■ WHAT THIS TASK INVOLVES
Output all of the data exactly, keeping any images out of the copy.

Start of RECORDS FOR THE TASK

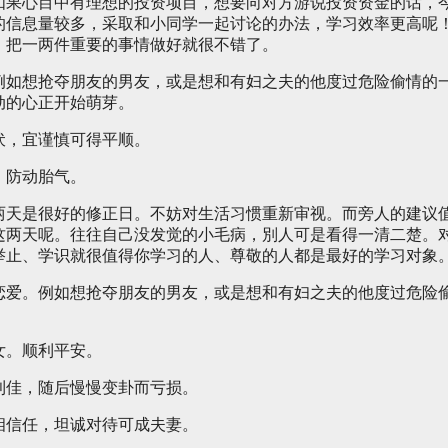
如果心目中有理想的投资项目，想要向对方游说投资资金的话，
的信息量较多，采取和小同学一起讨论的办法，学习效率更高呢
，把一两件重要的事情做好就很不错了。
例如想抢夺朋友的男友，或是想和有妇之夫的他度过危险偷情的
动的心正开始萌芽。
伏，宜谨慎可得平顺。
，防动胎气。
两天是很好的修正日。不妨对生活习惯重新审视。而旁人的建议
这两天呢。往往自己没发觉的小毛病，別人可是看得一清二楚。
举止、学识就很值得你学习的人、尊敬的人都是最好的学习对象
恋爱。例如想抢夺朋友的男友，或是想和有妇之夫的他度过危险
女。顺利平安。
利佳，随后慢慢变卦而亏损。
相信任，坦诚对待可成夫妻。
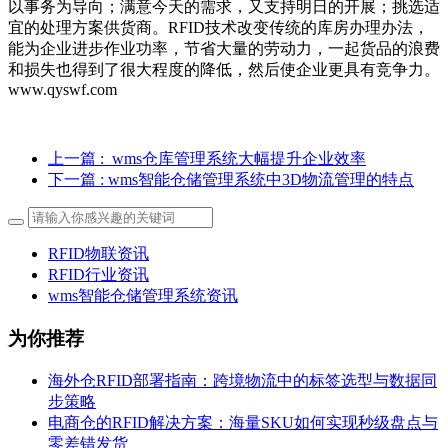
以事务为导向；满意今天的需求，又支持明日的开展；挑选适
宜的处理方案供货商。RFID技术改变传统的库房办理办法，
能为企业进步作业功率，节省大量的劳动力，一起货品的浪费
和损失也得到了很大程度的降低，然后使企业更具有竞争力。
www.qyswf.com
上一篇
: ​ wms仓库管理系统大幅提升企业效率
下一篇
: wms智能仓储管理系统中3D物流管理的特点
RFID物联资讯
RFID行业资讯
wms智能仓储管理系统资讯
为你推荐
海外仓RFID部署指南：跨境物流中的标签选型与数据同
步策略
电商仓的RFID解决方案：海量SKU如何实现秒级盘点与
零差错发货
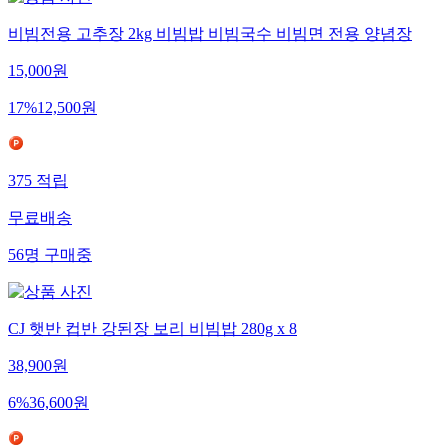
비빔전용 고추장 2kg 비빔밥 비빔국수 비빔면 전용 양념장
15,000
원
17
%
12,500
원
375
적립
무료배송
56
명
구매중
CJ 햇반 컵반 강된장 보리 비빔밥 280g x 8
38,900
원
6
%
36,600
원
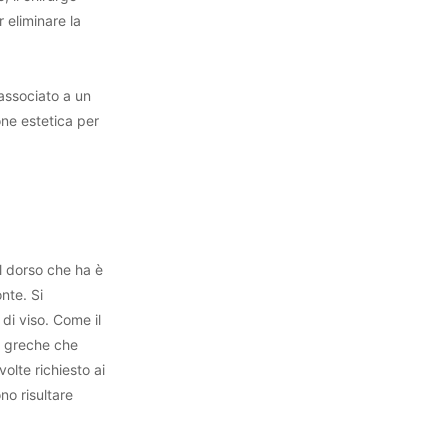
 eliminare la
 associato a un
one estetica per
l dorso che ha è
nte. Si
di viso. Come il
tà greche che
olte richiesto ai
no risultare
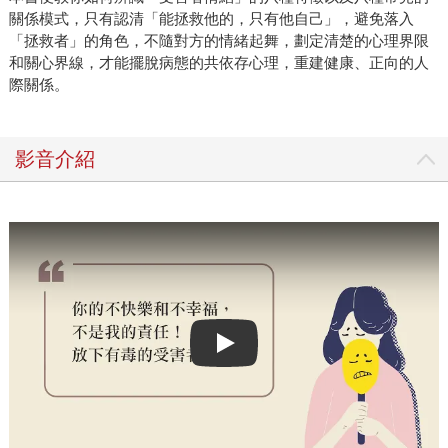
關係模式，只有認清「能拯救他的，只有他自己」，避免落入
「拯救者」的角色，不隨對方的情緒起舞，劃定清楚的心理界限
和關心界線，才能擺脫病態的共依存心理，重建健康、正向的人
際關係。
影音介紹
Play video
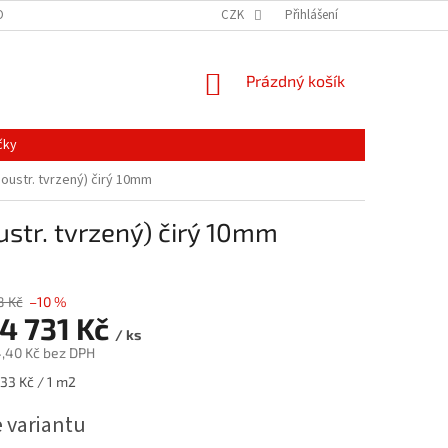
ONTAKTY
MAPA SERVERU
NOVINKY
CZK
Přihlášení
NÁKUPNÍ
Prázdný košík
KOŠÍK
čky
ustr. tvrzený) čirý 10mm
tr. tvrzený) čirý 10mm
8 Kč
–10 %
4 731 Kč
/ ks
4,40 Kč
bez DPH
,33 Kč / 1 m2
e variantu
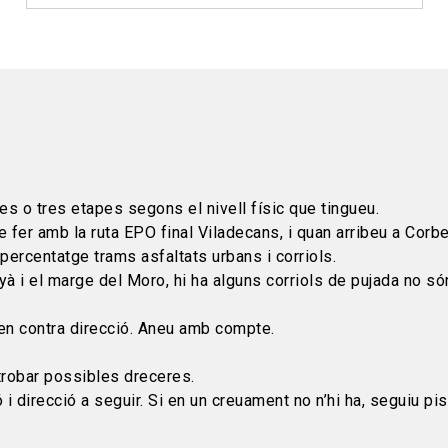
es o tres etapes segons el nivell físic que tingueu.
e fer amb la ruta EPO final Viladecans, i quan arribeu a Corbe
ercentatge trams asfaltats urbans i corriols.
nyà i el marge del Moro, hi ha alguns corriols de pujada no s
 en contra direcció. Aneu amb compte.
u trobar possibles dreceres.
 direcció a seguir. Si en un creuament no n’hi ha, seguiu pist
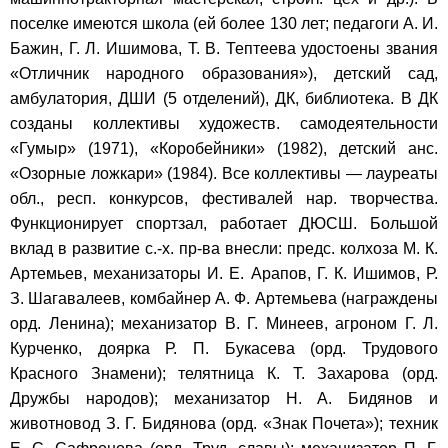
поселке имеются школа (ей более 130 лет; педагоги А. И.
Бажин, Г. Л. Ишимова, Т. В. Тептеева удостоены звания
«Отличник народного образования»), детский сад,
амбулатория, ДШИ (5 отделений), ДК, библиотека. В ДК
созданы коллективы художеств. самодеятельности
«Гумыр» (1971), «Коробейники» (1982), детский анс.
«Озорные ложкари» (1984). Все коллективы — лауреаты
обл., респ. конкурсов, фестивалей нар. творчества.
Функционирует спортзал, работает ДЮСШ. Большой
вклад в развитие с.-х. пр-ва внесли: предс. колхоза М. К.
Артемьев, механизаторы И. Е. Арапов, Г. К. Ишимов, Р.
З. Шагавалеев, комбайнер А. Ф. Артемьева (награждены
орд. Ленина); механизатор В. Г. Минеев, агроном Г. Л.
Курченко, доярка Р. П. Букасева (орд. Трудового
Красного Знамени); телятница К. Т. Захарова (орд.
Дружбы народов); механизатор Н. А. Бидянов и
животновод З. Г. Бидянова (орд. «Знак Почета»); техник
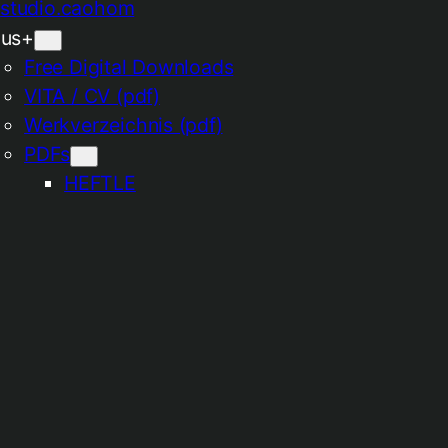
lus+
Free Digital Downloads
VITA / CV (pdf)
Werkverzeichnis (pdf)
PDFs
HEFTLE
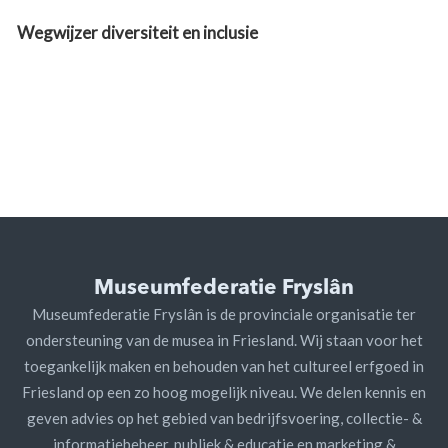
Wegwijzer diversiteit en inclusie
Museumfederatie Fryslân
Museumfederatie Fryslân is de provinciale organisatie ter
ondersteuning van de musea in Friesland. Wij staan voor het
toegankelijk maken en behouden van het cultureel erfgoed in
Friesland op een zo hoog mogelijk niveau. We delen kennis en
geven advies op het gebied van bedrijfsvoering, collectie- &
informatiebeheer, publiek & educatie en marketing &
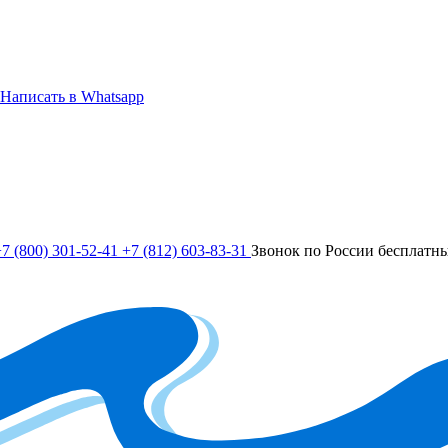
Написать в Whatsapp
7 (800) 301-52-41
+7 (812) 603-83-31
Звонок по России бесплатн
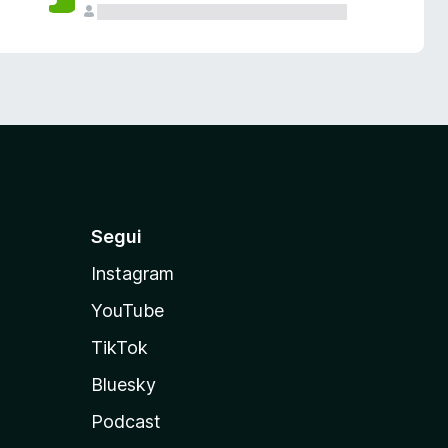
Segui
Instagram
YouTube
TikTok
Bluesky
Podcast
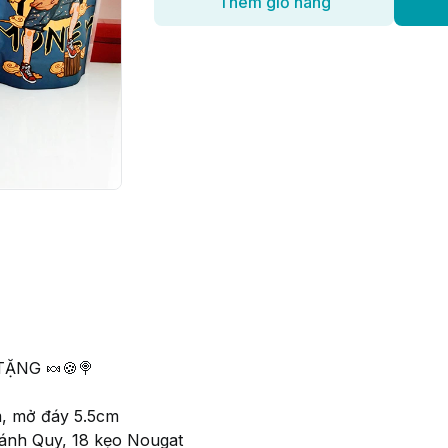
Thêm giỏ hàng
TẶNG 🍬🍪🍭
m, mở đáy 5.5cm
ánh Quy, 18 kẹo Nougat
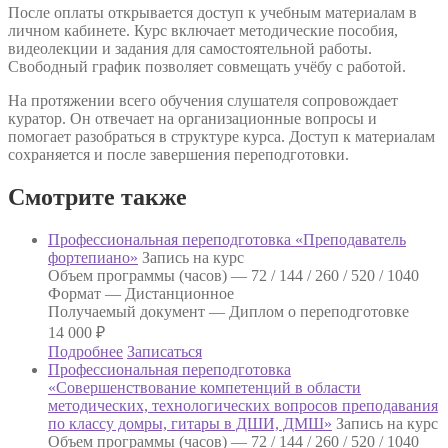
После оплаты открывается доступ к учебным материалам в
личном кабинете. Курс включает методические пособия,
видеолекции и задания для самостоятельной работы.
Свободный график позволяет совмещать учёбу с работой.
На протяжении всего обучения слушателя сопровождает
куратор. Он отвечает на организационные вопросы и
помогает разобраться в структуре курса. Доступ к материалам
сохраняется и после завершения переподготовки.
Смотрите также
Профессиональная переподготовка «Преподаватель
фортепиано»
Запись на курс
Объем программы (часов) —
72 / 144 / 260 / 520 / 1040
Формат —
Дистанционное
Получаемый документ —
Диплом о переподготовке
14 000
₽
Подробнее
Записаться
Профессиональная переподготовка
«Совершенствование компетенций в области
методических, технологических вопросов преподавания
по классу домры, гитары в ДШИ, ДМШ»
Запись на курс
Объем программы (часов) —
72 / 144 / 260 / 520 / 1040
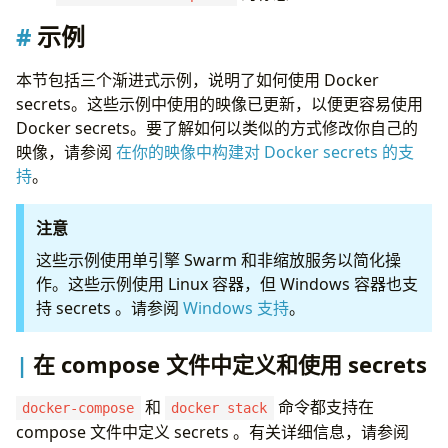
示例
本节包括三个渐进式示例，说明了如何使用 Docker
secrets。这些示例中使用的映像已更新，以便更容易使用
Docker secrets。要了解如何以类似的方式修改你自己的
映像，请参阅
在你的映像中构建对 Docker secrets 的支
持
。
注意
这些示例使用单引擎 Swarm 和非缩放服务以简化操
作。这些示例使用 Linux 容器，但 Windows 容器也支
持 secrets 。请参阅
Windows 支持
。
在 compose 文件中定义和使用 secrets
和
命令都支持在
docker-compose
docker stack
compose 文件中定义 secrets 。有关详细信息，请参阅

End of RECORDS FOR THE TASK

■ WORKED SOLUTION
如果心目中有理想的投资项目，想要向对方游说投资资金的话，
的信息量较多，采取和小同学一起讨论的办法，学习效率更高呢
，把一两件重要的事情做好就很不错了。
例如想抢夺朋友的男友，或是想和有妇之夫的他度过危险偷情的
动的心正开始萌芽。
伏，宜谨慎可得平顺。
，防动胎气。
两天是很好的修正日。不妨对生活习惯重新审视。而旁人的建议
这两天呢。往往自己没发觉的小毛病，別人可是看得一清二楚。
举止、学识就很值得你学习的人、尊敬的人都是最好的学习对象
恋爱。例如想抢夺朋友的男友，或是想和有妇之夫的他度过危险
女。顺利平安。
利佳，随后慢慢变卦而亏损。
相信任，坦诚对待可成夫妻。
以事务为导向；满意今天的需求，又支持明日的开展；挑选适
宜的处理方案供货商。RFID技术改变传统的库房办理办法，
能为企业进步作业功率，节省大量的劳动力，一起货品的浪费
和损失也得到了很大程度的降低，然后使企业更具有竞争力。
www.qyswf.com
上一篇
: ​ wms仓库管理系统大幅提升企业效率
下一篇
: wms智能仓储管理系统中3D物流管理的特点
RFID物联资讯
RFID行业资讯
wms智能仓储管理系统资讯
为你推荐
海外仓RFID部署指南：跨境物流中的标签选型与数据同
步策略
电商仓的RFID解决方案：海量SKU如何实现秒级盘点与
零差错发货
비빔전용 고추장 2kg 비빔밥 비빔국수 비빔면 전용 양념장
15,000
원
17
%
12,500
원
375
적립
무료배송
56
명
구매중
CJ 햇반 컵반 강된장 보리 비빔밥 280g x 8
38,900
원
6
%
36,600
원
 eliminare la
 associato a un
one estetica per
l dorso che ha è
nte. Si
di viso. Come il
tà greche che
olte richiesto ai
no risultare
關係模式，只有認清「能拯救他的，只有他自己」，避免落入
「拯救者」的角色，不隨對方的情緒起舞，劃定清楚的心理界限
和關心界線，才能擺脫病態的共依存心理，重建健康、正向的人
際關係。
影音介紹
Play video
ONTAKTY
MAPA SERVERU
NOVINKY
CZK
Přihlášení
NÁKUPNÍ
Prázdný košík
KOŠÍK
čky
ustr. tvrzený) čirý 10mm
tr. tvrzený) čirý 10mm
8 Kč
–10 %
4 731 Kč
/ ks
4,40 Kč
bez DPH
,33 Kč / 1 m2
e variantu
es o tres etapes segons el nivell físic que tingueu.
e fer amb la ruta EPO final Viladecans, i quan arribeu a Corbe
ercentatge trams asfaltats urbans i corriols.
nyà i el marge del Moro, hi ha alguns corriols de pujada no s
 en contra direcció. Aneu amb compte.
u trobar possibles dreceres.
 direcció a seguir. Si en un creuament no n’hi ha, seguiu pist
поселке имеются школа (ей более 130 лет; педагоги А. И.
Бажин, Г. Л. Ишимова, Т. В. Тептеева удостоены звания
«Отличник народного образования»), детский сад,
амбулатория, ДШИ (5 отделений), ДК, библиотека. В ДК
созданы коллективы художеств. самодеятельности
«Гумыр» (1971), «Коробейники» (1982), детский анс.
«Озорные ложкари» (1984). Все коллективы — лауреаты
обл., респ. конкурсов, фестивалей нар. творчества.
Функционирует спортзал, работает ДЮСШ. Большой
вклад в развитие с.-х. пр-ва внесли: предс. колхоза М. К.
Артемьев, механизаторы И. Е. Арапов, Г. К. Ишимов, Р.
З. Шагавалеев, комбайнер А. Ф. Артемьева (награждены
орд. Ленина); механизатор В. Г. Минеев, агроном Г. Л.
Курченко, доярка Р. П. Букасева (орд. Трудового
Красного Знамени); телятница К. Т. Захарова (орд.
Дружбы народов); механизатор Н. А. Бидянов и
животновод З. Г. Бидянова (орд. «Знак Почета»); техник
lus+
Free Digital Downloads
VITA / CV (pdf)
Werkverzeichnis (pdf)
PDFs
HEFTLE
Wegwijzer diversiteit en inclusie
Museumfederatie Fryslân
Museumfederatie Fryslân is de provinciale organisatie ter
ondersteuning van de musea in Friesland. Wij staan voor het
toegankelijk maken en behouden van het cultureel erfgoed in
Friesland op een zo hoog mogelijk niveau. We delen kennis en
geven advies op het gebied van bedrijfsvoering, collectie- &
informatiebeheer, publiek & educatie en marketing &
Написать в Whatsapp
7 (800) 301-52-41
+7 (812) 603-83-31
Звонок по России бесплатн
Segui
Instagram
YouTube
TikTok
Bluesky
Podcast
Thêm giỏ hàng
TẶNG 🍬🍪🍭
m, mở đáy 5.5cm
ánh Quy, 18 kẹo Nougat
После оплаты открывается доступ к учебным материалам в
личном кабинете. Курс включает методические пособия,
видеолекции и задания для самостоятельной работы.
Свободный график позволяет совмещать учёбу с работой.
На протяжении всего обучения слушателя сопровождает
куратор. Он отвечает на организационные вопросы и
помогает разобраться в структуре курса. Доступ к материалам
сохраняется и после завершения переподготовки.
Смотрите также
Профессиональная переподготовка «Преподаватель
фортепиано»
Запись на курс
Объем программы (часов) —
72 / 144 / 260 / 520 / 1040
Формат —
Дистанционное
Получаемый документ —
Диплом о переподготовке
14 000
₽
Подробнее
Записаться
Профессиональная переподготовка
«Совершенствование компетенций в области
методических, технологических вопросов преподавания
по классу домры, гитары в ДШИ, ДМШ»
Запись на курс
Объем программы (часов) —
72 / 144 / 260 / 520 / 1040
示例
本节包括三个渐进式示例，说明了如何使用 Docker
secrets。这些示例中使用的映像已更新，以便更容易使用
Docker secrets。要了解如何以类似的方式修改你自己的
映像，请参阅
在你的映像中构建对 Docker secrets 的支
持
。
注意
这些示例使用单引擎 Swarm 和非缩放服务以简化操
作。这些示例使用 Linux 容器，但 Windows 容器也支
持 secrets 。请参阅
Windows 支持
。
在 compose 文件中定义和使用 secrets
和
命令都支持在
docker-compose
docker stack
compose 文件中定义 secrets 。有关详细信息，请参阅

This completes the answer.